Sonrasında, kitap tanıtımı ya da kitap eleştirisi yapma ve kitap üzerine beğenileri bildirme meselesi, kafama fena halde takıldı… Evet, bir anne olarak, La Fonten masallarını çocuklarımla beraber defalarca “canlandırmış” ve her canlandırmamızda, masallara yeni yorumlar getirerek, masallarda beğenmediğimiz diyalogları ya da durumları, şöyle çatır çatır değiştirmiştik. Öğrencilerime, öğrenilen konuyla örtüşen yazar ya da eserleri tanıtmış, bu eserlerin en can alıcı noktalarını onlarla paylaşmıştım. Yıllar öncesinden, elime geçen eserlerin kafasını gözünü yararak, içini deşerek onlardan “alıntılar” yapma hastalığım ve de bu alıntılara kendi yorumlarımı –hiç acımadan- ekleme sevdam da vardı…Son iki yıldır da, her ne kadar şu bilgisayarın beni esir ettiğini düşünsem de, okuduğum kitaplardan önüne geçilmez bir hızla “alıntı” yapmaya devam ediyorum. “Alıntı yapma sınırı”nı bile oldukça ihlal ettim aslında. Resmen, kitabın yarısına yakınını önce fişlere (fişleme tekniği) yazıyorum, sonra onları bilgisayarda yeniden düzenliyorum. Bu işlem de beni kesmezse, alıntı ve yorumlarımdan sentezlere ulaşıp yeni “yazı”lar yazıyorum bir yerlere veya kitlelere ulaştırmasam da çevremdeki sevdiklerimle paylaşıyorum, yeni yorumlarımı… Alıntıları, ne kadar yorumlayıp süslesem de “yazı parçacığını” aldığım kitabı, kitabın yazarını, sayfa numarasını “yazımla ya da okurumla” samimiyet ölçümle derecelendirerek -bir bölümüyle dahi olsa- vurguluyorum… Laf aramızda, kitap okuma sırasında alıntı yapma ve alıntılar arasında dakikalarca düşünüp de yorumlar çıkarma eylemlerim yüzünden “hızlı okuma teknikleri” ile sırtımdan terler akıtarak kazandıklarımı kaybetmek üzere olduğumu da görüyorum. Sözün özü, “ele aldığım” kitapları “iyi tanıdığımı” biliyorum.

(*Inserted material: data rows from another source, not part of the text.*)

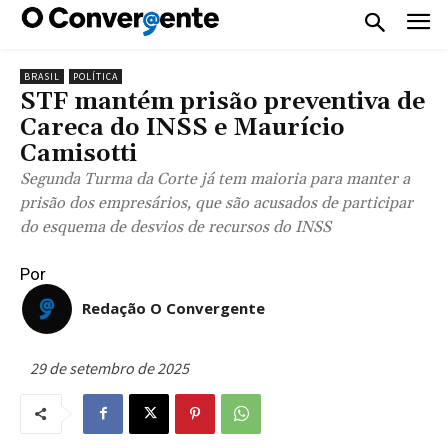
BRASIL
POLÍTICA
STF mantém prisão preventiva de
Careca do INSS e Maurício
Camisotti
Segunda Turma da Corte já tem maioria para manter a
prisão dos empresários, que são acusados de participar
do esquema de desvios de recursos do INSS
Por
Redação O Convergente
29 de setembro de 2025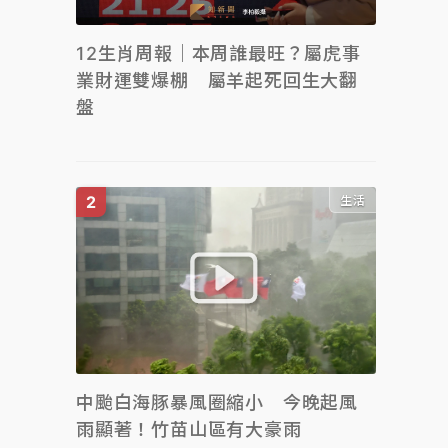
12生肖周報｜本周誰最旺？屬虎事
業財運雙爆棚 屬羊起死回生大翻
盤
生活
中颱白海豚暴風圈縮小 今晚起風
雨顯著！竹苗山區有大豪雨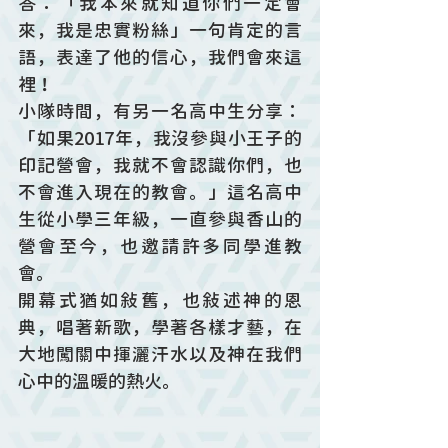
答：「我本來就知道你們一定會
來，我是忠實粉絲」一句肯定的言
語，表達了他的信心，我們會來這
裡！
小隊時間，有另一名高中生分享：
「如果2017年，我沒參與小王子的
印記營會，我就不會認識你們，也
不會進入現在的教會。」這名高中
生從小學三年級，一直參與香山的
營會至今，也邀請許多同學進教
會。
開幕式猶如敍舊，也敍述神的恩
典，唱著新歌，學著各樣才藝，在
大地闖關中揮灑汗水以及神在我們
心中的溫暖的熱火。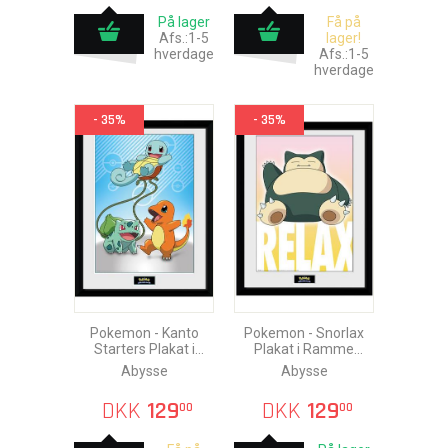
På lager
Få på
Afs.:1-5
lager!
hverdage
Afs.:1-5
hverdage
- 35%
- 35%
Pokemon - Kanto
Pokemon - Snorlax
Starters Plakat i
Plakat i Ramme
Ramme 30x40cm
30x40cm
Abysse
Abysse
DKK
129
DKK
129
00
00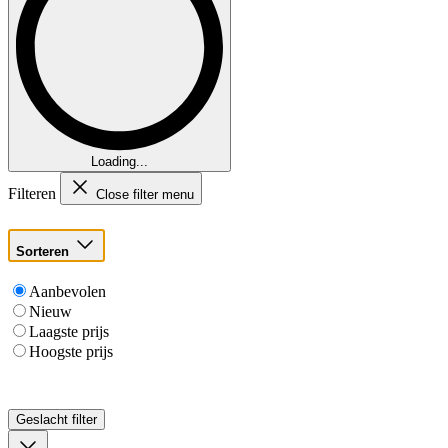
Loading...
Filteren
Close filter menu
Sorteren
Aanbevolen
Nieuw
Laagste prijs
Hoogste prijs
Geslacht
filter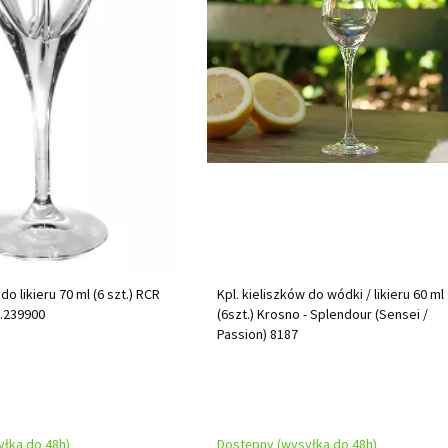
do likieru 70 ml (6 szt.) RCR
Kpl. kieliszków do wódki / likieru 60 ml
U.239900
(6szt.) Krosno - Splendour (Sensei /
Passion) 8187
łka do 48h)
Dostępny (wysyłka do 48h)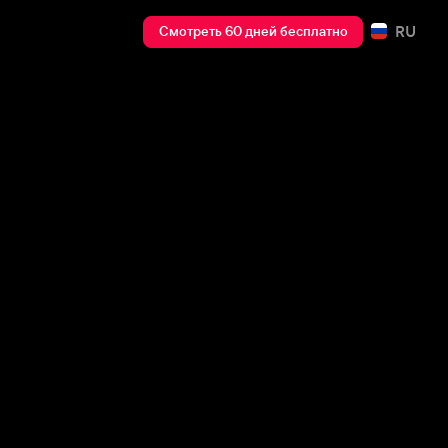
RU
Смотреть 60 дней бесплатно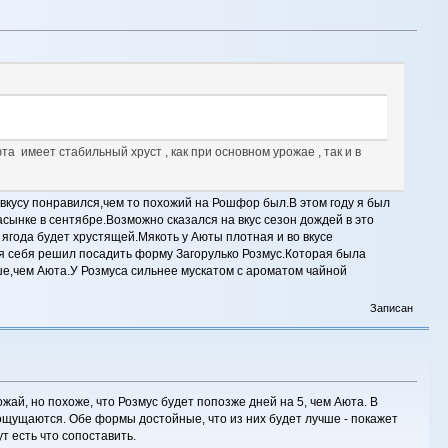
та имеет стабильный хруст , как при основном урожае , так и в
вкусу понравился,чем то похожий на Рошфор был.В этом году я был
сынке в сентябре.Возможно сказался на вкус сезон дождей в это
я ягода будет хрустящей.Мякоть у Аюты плотная и во вкусе
Для себя решил посадить форму Загорулько Розмус.Которая была
чше,чем Аюта.У Розмуса сильнее мускатом с ароматом чайной
Записан
жай, но похоже, что Розмус будет попозже дней на 5, чем Аюта. В
 ощущаются. Обе формы достойные, что из них будет лучше - покажет
т есть что сопоставить.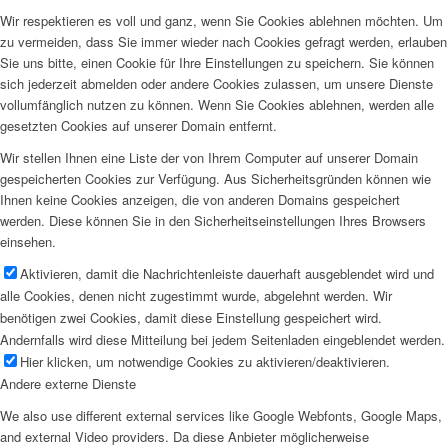
Wir respektieren es voll und ganz, wenn Sie Cookies ablehnen möchten. Um
zu vermeiden, dass Sie immer wieder nach Cookies gefragt werden, erlauben
Sie uns bitte, einen Cookie für Ihre Einstellungen zu speichern. Sie können
sich jederzeit abmelden oder andere Cookies zulassen, um unsere Dienste
vollumfänglich nutzen zu können. Wenn Sie Cookies ablehnen, werden alle
gesetzten Cookies auf unserer Domain entfernt.
Wir stellen Ihnen eine Liste der von Ihrem Computer auf unserer Domain
gespeicherten Cookies zur Verfügung. Aus Sicherheitsgründen können wie
Ihnen keine Cookies anzeigen, die von anderen Domains gespeichert
werden. Diese können Sie in den Sicherheitseinstellungen Ihres Browsers
einsehen.
Aktivieren, damit die Nachrichtenleiste dauerhaft ausgeblendet wird und
alle Cookies, denen nicht zugestimmt wurde, abgelehnt werden. Wir
benötigen zwei Cookies, damit diese Einstellung gespeichert wird.
Andernfalls wird diese Mitteilung bei jedem Seitenladen eingeblendet werden.
Hier klicken, um notwendige Cookies zu aktivieren/deaktivieren.
Andere externe Dienste
We also use different external services like Google Webfonts, Google Maps,
and external Video providers. Da diese Anbieter möglicherweise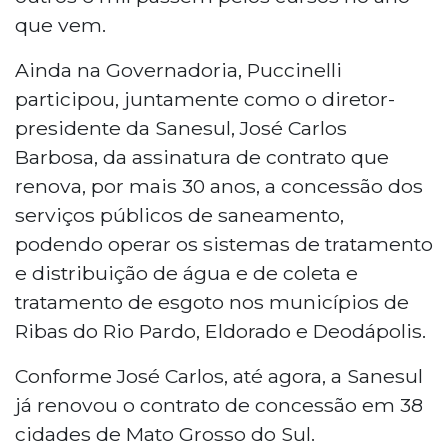
que vem.
Ainda na Governadoria, Puccinelli
participou, juntamente como o diretor-
presidente da Sanesul, José Carlos
Barbosa, da assinatura de contrato que
renova, por mais 30 anos, a concessão dos
serviços públicos de saneamento,
podendo operar os sistemas de tratamento
e distribuição de água e de coleta e
tratamento de esgoto nos municípios de
Ribas do Rio Pardo, Eldorado e Deodápolis.
Conforme José Carlos, até agora, a Sanesul
já renovou o contrato de concessão em 38
cidades de Mato Grosso do Sul.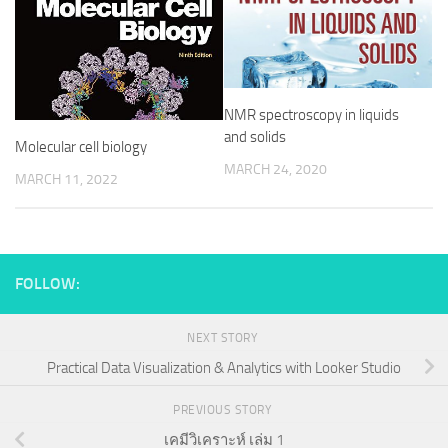
NMR spectroscopy in liquids
and solids
Molecular cell biology
MARCH 24, 2020
MARCH 11, 2022
FOLLOW:
NEXT STORY
Practical Data Visualization & Analytics with Looker Studio
PREVIOUS STORY
เคมีวิเคราะห์ เล่ม 1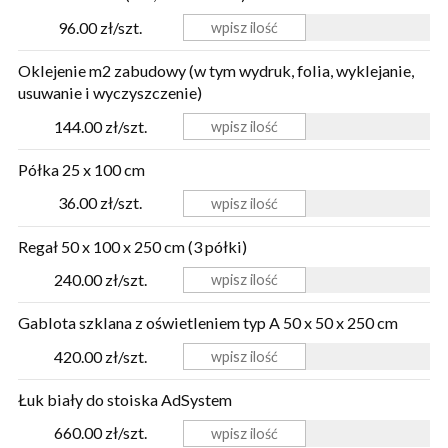
96.00 zł/szt.
Oklejenie m2 zabudowy (w tym wydruk, folia, wyklejanie,
usuwanie i wyczyszczenie)
144.00 zł/szt.
Półka 25 x 100 cm
36.00 zł/szt.
Regał 50 x 100 x 250 cm (3 półki)
240.00 zł/szt.
Gablota szklana z oświetleniem typ A 50 x 50 x 250 cm
420.00 zł/szt.
Łuk biały do stoiska AdSystem
660.00 zł/szt.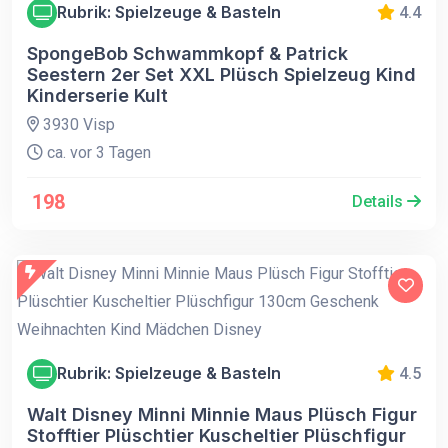
Rubrik: Spielzeuge & Basteln
4.4
SpongeBob Schwammkopf & Patrick
Seestern 2er Set XXL Plüsch Spielzeug Kind
Kinderserie Kult
3930 Visp
ca. vor 3 Tagen
198
Details
Rubrik: Spielzeuge & Basteln
4.5
Walt Disney Minni Minnie Maus Plüsch Figur
Stofftier Plüschtier Kuscheltier Plüschfigur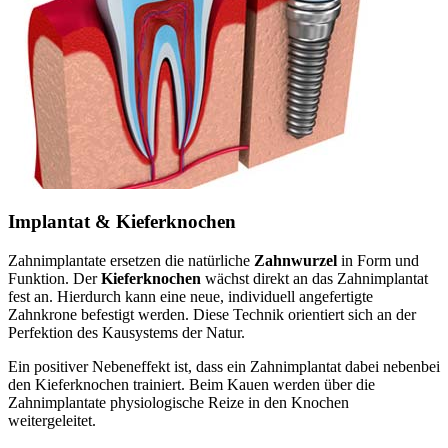
Implantat & Kieferknochen
Zahnimplantate ersetzen die natürliche
Zahnwurzel
in Form und
Funktion. Der
Kieferknochen
wächst direkt an das Zahnimplantat
fest an. Hierdurch kann eine neue, individuell angefertigte
Zahnkrone befestigt werden. Diese Technik orientiert sich an der
Perfektion des Kausystems der Natur.
Ein positiver Nebeneffekt ist, dass ein Zahnimplantat dabei nebenbei
den Kieferknochen trainiert. Beim Kauen werden über die
Zahnimplantate physiologische Reize in den Knochen
weitergeleitet.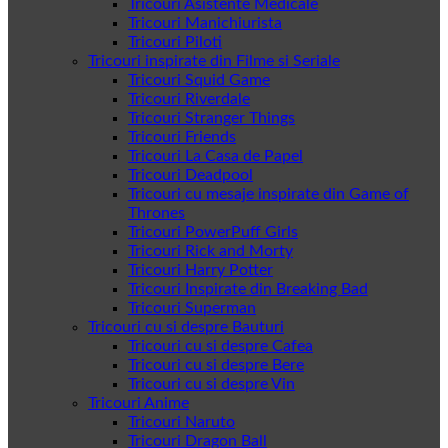
Tricouri Asistente Medicale
Tricouri Manichiurista
Tricouri Piloti
Tricouri inspirate din Filme si Seriale
Tricouri Squid Game
Tricouri Riverdale
Tricouri Stranger Things
Tricouri Friends
Tricouri La Casa de Papel
Tricouri Deadpool
Tricouri cu mesaje inspirate din Game of
Thrones
Tricouri PowerPuff Girls
Tricouri Rick and Morty
Tricouri Harry Potter
Tricouri Inspirate din Breaking Bad
Tricouri Superman
Tricouri cu si despre Bauturi
Tricouri cu si despre Cafea
Tricouri cu si despre Bere
Tricouri cu si despre Vin
Tricouri Anime
Tricouri Naruto
Tricouri Dragon Ball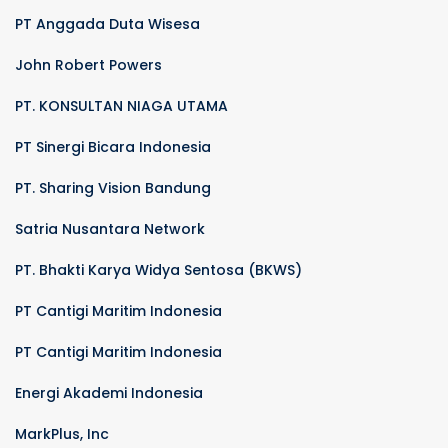
PT Anggada Duta Wisesa
John Robert Powers
PT. KONSULTAN NIAGA UTAMA
PT Sinergi Bicara Indonesia
PT. Sharing Vision Bandung
Satria Nusantara Network
PT. Bhakti Karya Widya Sentosa (BKWS)
PT Cantigi Maritim Indonesia
PT Cantigi Maritim Indonesia
Energi Akademi Indonesia
MarkPlus, Inc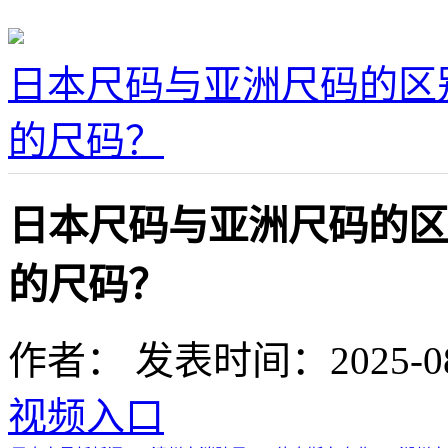
日本尺码与亚洲尺码的区
的尺码？
日本尺码与亚洲尺码的区
的尺码？
作者：
发表时间：2025-08-1
视频入口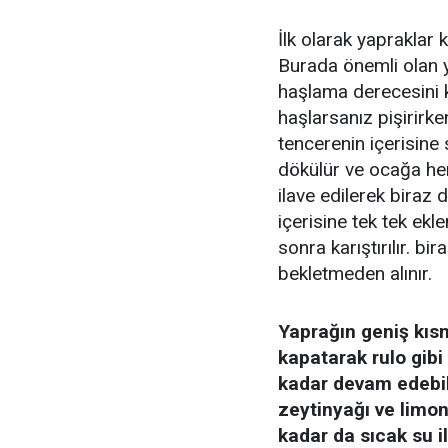
İlk olarak yapraklar
Burada önemli olan 
haşlama derecesini k
haşlarsanız pişirirke
tencerenin içerisine 
dökülür ve ocağa hem
ilave edilerek biraz 
içerisine tek tek ekle
sonra karıştırılır. b
bekletmeden alınır.
Yaprağın geniş kısm
kapatarak rulo gibi
kadar devam edebili
zeytinyağı ve limon
kadar da sıcak su il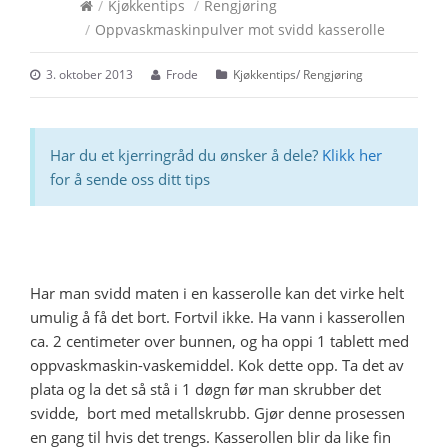
/
Kjøkkentips
/
Rengjøring
/
Oppvaskmaskinpulver mot svidd kasserolle
3. oktober 2013
Frode
Kjøkkentips
/
Rengjøring
Har du et kjerringråd du ønsker å dele?
Klikk her
for å sende oss ditt tips
Har man svidd maten i en kasserolle kan det virke helt
umulig å få det bort. Fortvil ikke. Ha vann i kasserollen
ca. 2 centimeter over bunnen, og ha oppi 1 tablett med
oppvaskmaskin-vaskemiddel. Kok dette opp. Ta det av
plata og la det så stå i 1 døgn før man skrubber det
svidde, bort med metallskrubb. Gjør denne prosessen
en gang til hvis det trengs. Kasserollen blir da like fin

Fakat, baştan sona ya da ne derler “dört başı mağmur” bir edayla, “tek kitaba” yoğunlaşarak alenî bir kitap tanıtımına girişmedim; ne uzun soluklu yazılarımda, ne de hararetli sohbetlerimde… Kitap tanıtımlarımı galiba, tasvirlerimin ve kitaplardan topladığım bal özleriyle oluşturduğum “benliğimin” içine gizledim. Bu “gizem”i de çok sevdim.

İşte, hayatımın “bal özü” olan kitaplarımı düşündüm, bugün yeniden. Ve onlardan bazılarını sizlere anlatayım dedim… Ama, görüyorum ki, kitapları; içinde “şu” anlatılıyor, yazarı “bu”nu düşünerek yazmış, ana fikri buymuş, ”şu kadar” sayfası varmış, kapağındaki resim çok güzelmiş, kitabın “eleştirileri şunlar” tarzında; “tanıtamıyorum” ben hâlâ. Belki de, içimde, beni böylesi tanıtmadan alı koyan bir şeyler var. İçimi çözmek ve kitap tanıtımı deyince; “kitaba bakış”ta bize yeni açılımlar kazandıran bir hocam ve onun bir kitabını sizlerle paylaşmamın doğru olacağını ve bu kitabı sizlerle paylaşırken “tanıtımı” gerçekleştirebileceğimi anladım.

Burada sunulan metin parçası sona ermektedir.